Work to be completed:
Would you please repeat exactly the entries below, starting at the line with "Visit us virtually" and ending at the line with "(original, standard, high), enabling", and nothing outside that range? Leave out the pictures.

Extracted entries:
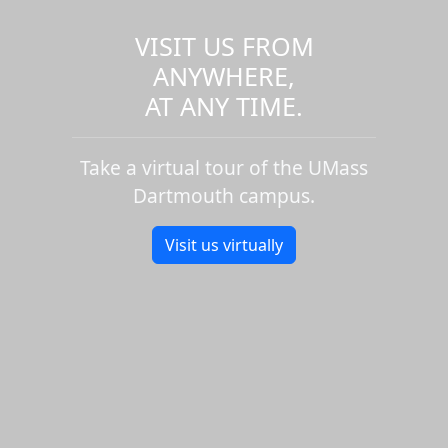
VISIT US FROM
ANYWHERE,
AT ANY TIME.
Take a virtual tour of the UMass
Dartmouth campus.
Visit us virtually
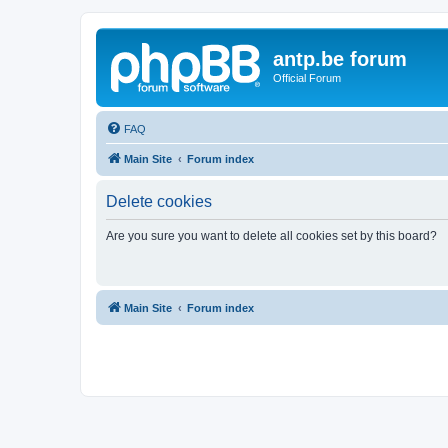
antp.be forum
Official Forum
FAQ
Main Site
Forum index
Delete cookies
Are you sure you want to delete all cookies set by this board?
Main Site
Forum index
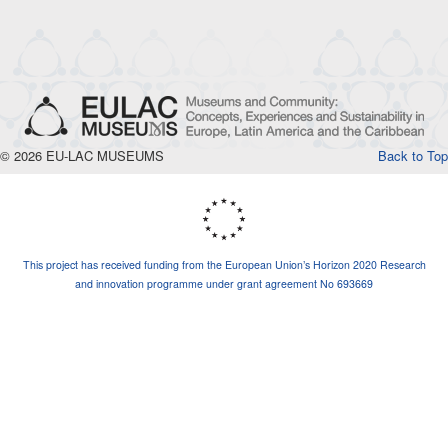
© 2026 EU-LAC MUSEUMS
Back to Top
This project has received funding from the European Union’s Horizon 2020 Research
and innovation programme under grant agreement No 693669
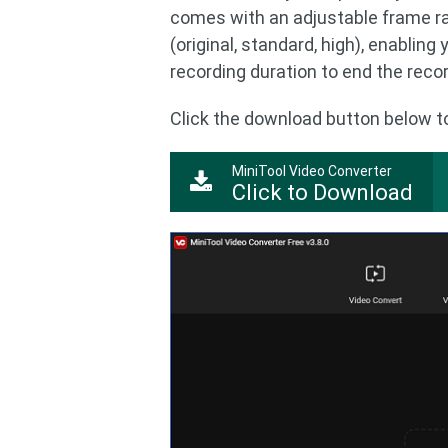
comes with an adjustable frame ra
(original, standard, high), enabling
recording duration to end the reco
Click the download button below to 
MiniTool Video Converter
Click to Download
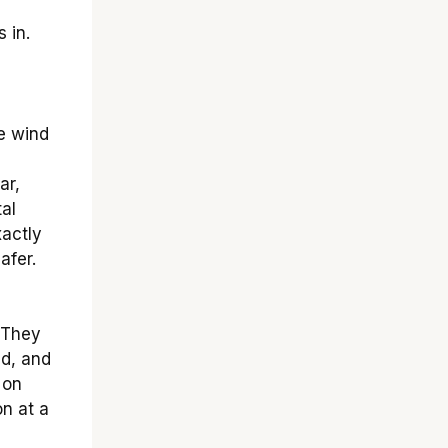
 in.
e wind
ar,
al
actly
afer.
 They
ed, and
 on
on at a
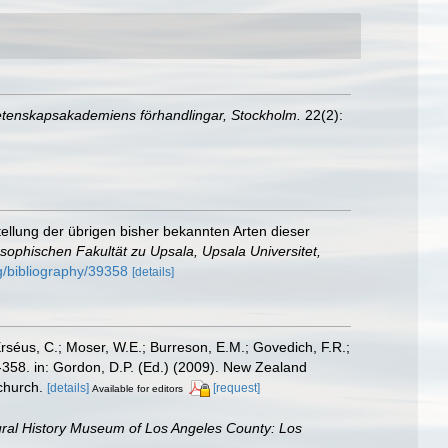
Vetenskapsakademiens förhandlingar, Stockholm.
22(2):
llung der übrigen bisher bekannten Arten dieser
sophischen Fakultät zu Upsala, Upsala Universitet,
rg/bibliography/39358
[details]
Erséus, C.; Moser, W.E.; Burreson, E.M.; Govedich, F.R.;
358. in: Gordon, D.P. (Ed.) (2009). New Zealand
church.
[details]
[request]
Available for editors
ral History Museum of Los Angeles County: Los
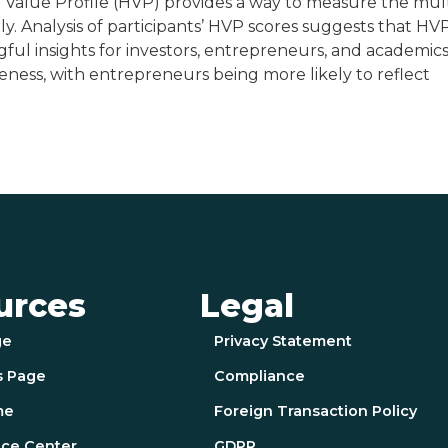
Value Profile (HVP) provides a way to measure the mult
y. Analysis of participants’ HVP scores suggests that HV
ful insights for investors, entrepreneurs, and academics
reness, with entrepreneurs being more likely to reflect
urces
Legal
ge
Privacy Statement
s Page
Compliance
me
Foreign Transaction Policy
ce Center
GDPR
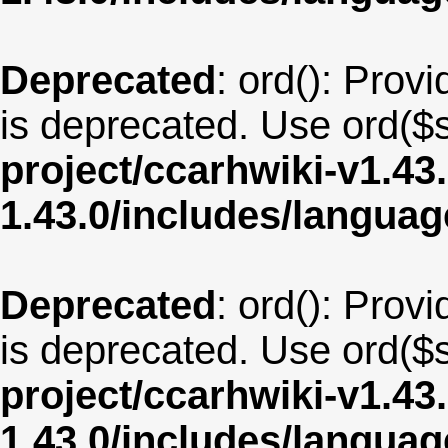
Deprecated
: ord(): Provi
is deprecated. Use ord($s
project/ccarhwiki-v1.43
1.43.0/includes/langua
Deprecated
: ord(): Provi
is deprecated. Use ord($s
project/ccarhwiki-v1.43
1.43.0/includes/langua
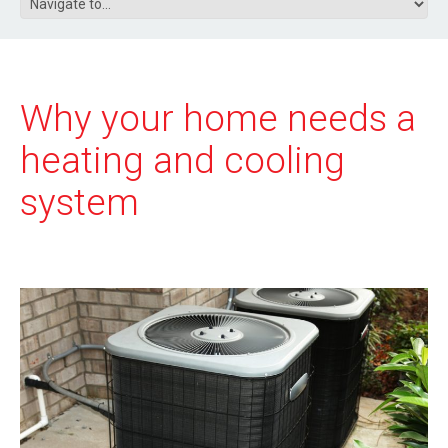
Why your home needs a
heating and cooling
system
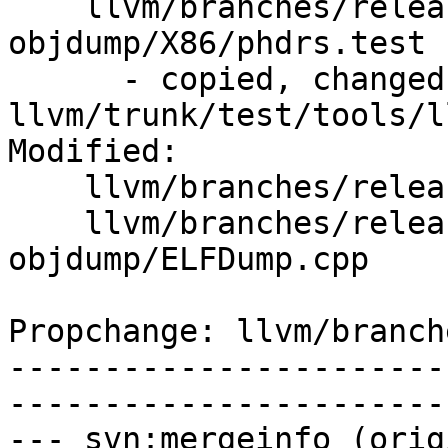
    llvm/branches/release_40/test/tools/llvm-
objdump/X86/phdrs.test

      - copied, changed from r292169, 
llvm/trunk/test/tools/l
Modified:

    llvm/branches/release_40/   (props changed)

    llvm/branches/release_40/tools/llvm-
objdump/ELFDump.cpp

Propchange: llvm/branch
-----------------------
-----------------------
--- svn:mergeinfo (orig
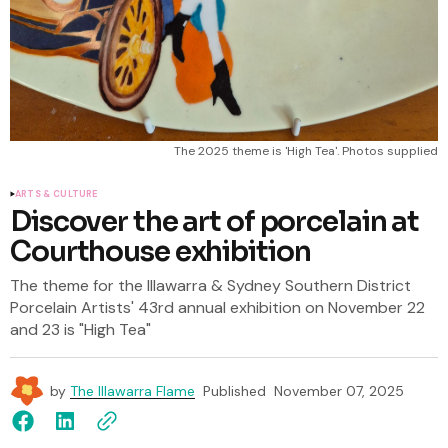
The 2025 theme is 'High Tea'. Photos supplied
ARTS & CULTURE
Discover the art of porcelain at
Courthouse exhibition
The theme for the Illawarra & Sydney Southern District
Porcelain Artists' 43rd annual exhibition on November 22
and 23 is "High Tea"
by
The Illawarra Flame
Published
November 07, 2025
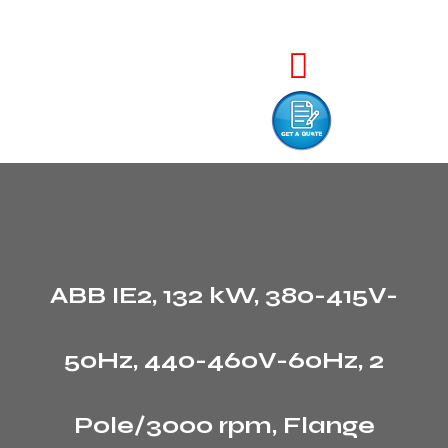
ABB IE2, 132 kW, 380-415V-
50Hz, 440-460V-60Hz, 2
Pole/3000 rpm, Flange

Finished task:
Visit us virtually
antp.be forum
Official Forum
FAQ
Main Site
Forum index
Delete cookies
Are you sure you want to delete all cookies set by this board?
Main Site
Forum index
© 2026 EU-LAC MUSEUMS
Back to Top
This project has received funding from the European Union’s Horizon 2020 Research
and innovation programme under grant agreement No 693669
comes with an adjustable frame ra
(original, standard, high), enabling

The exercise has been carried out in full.